A haunting short story collection from the author of The Immortal King Rao (2022), a finalist for the Pulitzer Prize in fiction.
In “The Irates,” a girl grieving the death of her brother tries to work at a Seattle phone sex hotline. “I, Buffalo” follows a high-achieving woman, recently fired from her law firm and struggling with substance abuse, who tries to be a good aunt. The protagonist of “This Is Salvaged” is an experimental artist who attempts to construct a replica of Noah’s Ark in Seattle with the help of a group of men from a Christian homeless shelter. In “You Are Not Alone,” a girl celebrating her eighth birthday meets her father’s new wife in the Orlando airport.

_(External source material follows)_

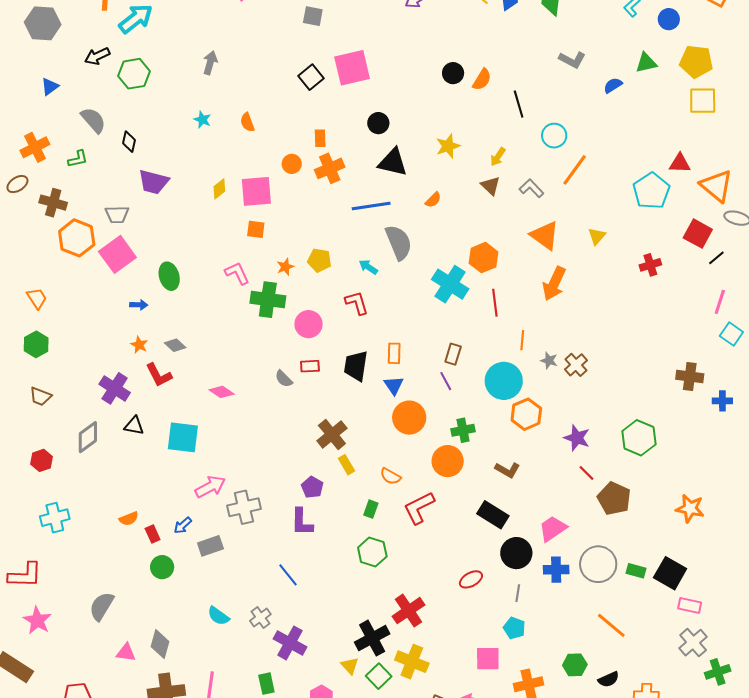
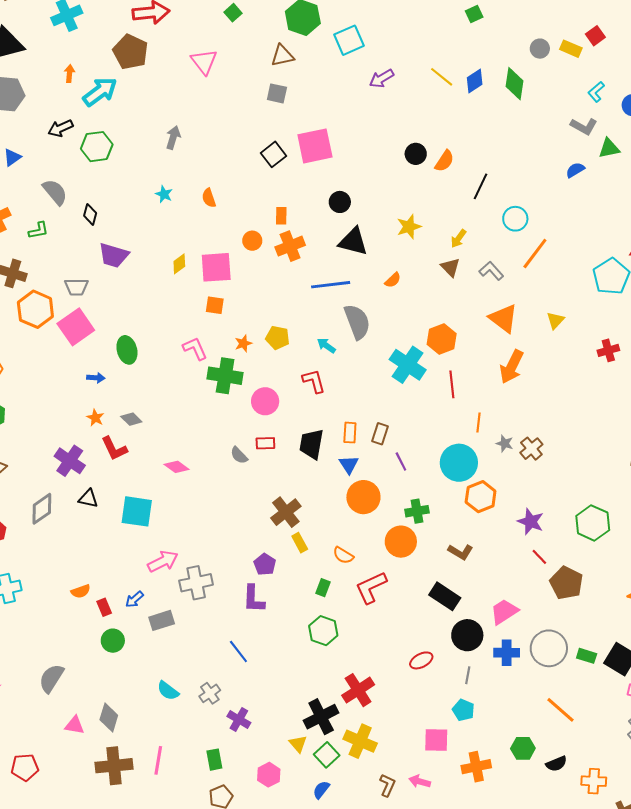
gray L-shape: (572, 60) -> (584, 126), moved
black line: (519, 104) -> (481, 186), turned 40
brown rectangle: (453, 354) -> (380, 434), moved
purple cross: (290, 643) -> (239, 719), size x0.7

The prose in this wide-ranging collection flows seamlessly, one rhythmic sentence after another. The stories range in perspective, going from an intimate first person to a distant third person that only identifies the protagonist as “the girl.” Some stories are formally inventive. “Unknown Unknowns,” the shortest inclusion, is a five-paragraph sketch of a woman’s relationship with her son and a meditation on truths and untruths. “The Hormone Hypothesis” unfolds primarily as a conversation between two women. “The Eighteen Girls” tells a tragic story of sisterhood and loss through segments ostensibly about different girls (“the first girl,” “the second girl,” etc.). Motifs reemerge across the collection’s pages: repellant parts of the body (sweat and dried up dead skin), girlhood, divorce, faith. If the collection could be said to have a theme, it would be human relationships: those between best friends, aunts and nieces, lovers, mothers and sons, sisters, daughters and fathers. Although many of the stories dwell in the realm of alienation, they generally end on a note of redemption, however small. The reader emerges from these stories contemplative but not pessimistic.
A poignant collection of stories that glimpse the salvation of human connection in the midst of modern alienation.